You are viewing a plain text version of this content. The canonical link for it is here.
Posted to commits@spark.apache.org by we...@apache.org on 2020/07/30 06:45:32 UTC
[spark] branch master updated: [SPARK-32412][SQL] Unify error
handling for spark thrift server operations
This is an automated email from the ASF dual-hosted git repository.
wenchen pushed a commit to branch master
in repository https://gitbox.apache.org/repos/asf/spark.git
The following commit(s) were added to refs/heads/master by this push:
new 510a165 [SPARK-32412][SQL] Unify error handling for spark thrift server operations
510a165 is described below
commit 510a1656e650246a708d3866c8a400b7a1b9f962
Author: Kent Yao <ya...@hotmail.com>
AuthorDate: Thu Jul 30 06:44:13 2020 +0000
[SPARK-32412][SQL] Unify error handling for spark thrift server operations
### What changes were proposed in this pull request?
Log error/warn message only once at the server-side for both sync and async modes
### Why are the changes needed?
In https://github.com/apache/spark/commit/b151194299f5ba15e0d9d8d7d2980fd164fe0822 we make the error logging for SparkExecuteStatementOperation with `runInBackground=true` not duplicated, but the operations with runInBackground=false and other metadata operation still will be log twice which happened in the operation's `runInternal` method and ThriftCLIService.
In this PR, I propose to reflect the logic to get a unified error handling approach.
### Does this PR introduce _any_ user-facing change?
Yes, when spark.sql.hive.thriftServer.async=false and people call sync APIs the error message will be logged only once at server-side.
### How was this patch tested?
locally verified the result in target/unit-test.log
add unit tests.
Closes #29204 from yaooqinn/SPARK-32412.
Authored-by: Kent Yao <ya...@hotmail.com>
Signed-off-by: Wenchen Fan <we...@databricks.com>
---
.../SparkExecuteStatementOperation.scala | 56 +++-----------------
.../sql/hive/thriftserver/SparkOperation.scala | 35 ++++++++++---
.../ThriftServerWithSparkContextSuite.scala | 60 +++++++++++++++-------
3 files changed, 76 insertions(+), 75 deletions(-)

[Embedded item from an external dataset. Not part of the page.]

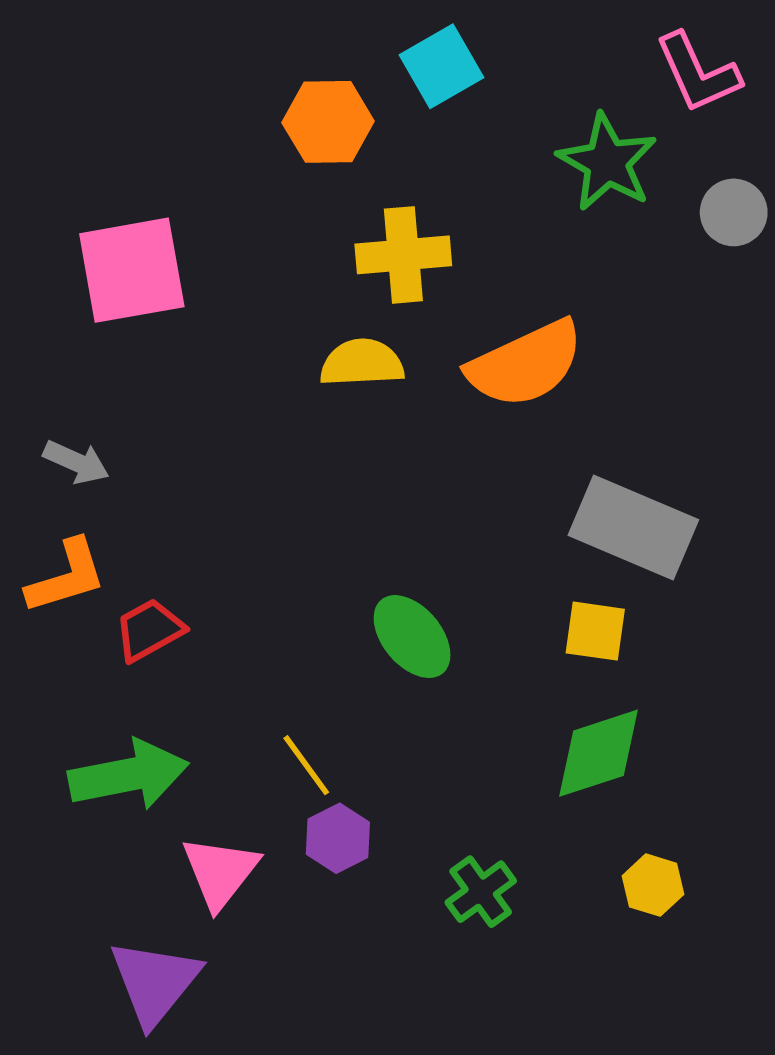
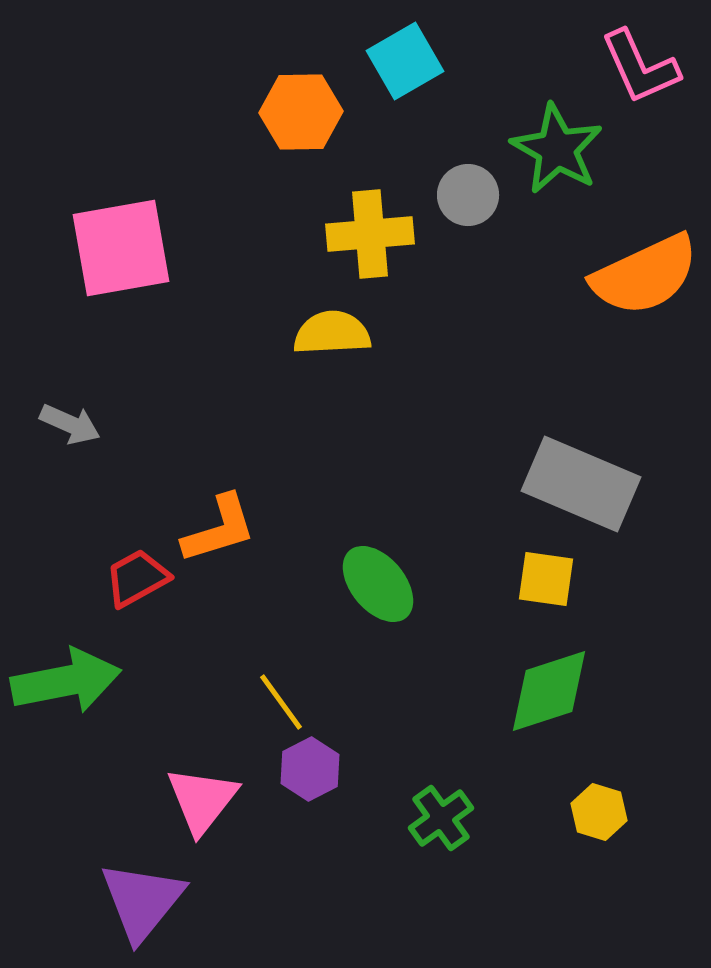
gray circle: (734, 212) -> (468, 195), moved
orange semicircle: (525, 364) -> (645, 275), moved
orange L-shape: (66, 577) -> (219, 529), moved
green arrow: (129, 775) -> (66, 681), moved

diff --git a/sql/hive-thriftserver/src/main/scala/org/apache/spark/sql/hive/thriftserver/SparkExecuteStatementOperation.scala b/sql/hive-thriftserver/src/main/scala/org/apache/spark/sql/hive/thriftserver/SparkExecuteStatementOperation.scala
index d30951f..922af72 100644
--- a/sql/hive-thriftserver/src/main/scala/org/apache/spark/sql/hive/thriftserver/SparkExecuteStatementOperation.scala
+++ b/sql/hive-thriftserver/src/main/scala/org/apache/spark/sql/hive/thriftserver/SparkExecuteStatementOperation.scala
@@ -19,11 +19,9 @@ package org.apache.spark.sql.hive.thriftserver
import java.security.PrivilegedExceptionAction
import java.util.{Arrays, Map => JMap}
-import java.util.concurrent.RejectedExecutionException
import scala.collection.JavaConverters._
import scala.collection.mutable.ArrayBuffer
-import scala.util.control.NonFatal
import org.apache.hadoop.hive.metastore.api.FieldSchema
import org.apache.hadoop.hive.shims.Utils
@@ -38,7 +36,6 @@ import org.apache.spark.sql.internal.SQLConf
import org.apache.spark.sql.internal.VariableSubstitution
import org.apache.spark.sql.types._
import org.apache.spark.unsafe.types.CalendarInterval
-import org.apache.spark.util.{Utils => SparkUtils}
private[hive] class SparkExecuteStatementOperation(
val sqlContext: SQLContext,
@@ -113,7 +110,7 @@ private[hive] class SparkExecuteStatementOperation(
}
def getNextRowSet(order: FetchOrientation, maxRowsL: Long): RowSet = withLocalProperties {
- log.info(s"Received getNextRowSet request order=${order} and maxRowsL=${maxRowsL} " +
+ logInfo(s"Received getNextRowSet request order=${order} and maxRowsL=${maxRowsL} " +
s"with ${statementId}")
validateDefaultFetchOrientation(order)
assertState(OperationState.FINISHED)
@@ -182,7 +179,7 @@ private[hive] class SparkExecuteStatementOperation(
resultOffset += 1
}
previousFetchEndOffset = resultOffset
- log.info(s"Returning result set with ${curRow} rows from offsets " +
+ logInfo(s"Returning result set with ${curRow} rows from offsets " +
s"[$previousFetchStartOffset, $previousFetchEndOffset) with $statementId")
resultRowSet
}
@@ -219,7 +216,9 @@ private[hive] class SparkExecuteStatementOperation(
execute()
}
} catch {
- case e: HiveSQLException => setOperationException(e)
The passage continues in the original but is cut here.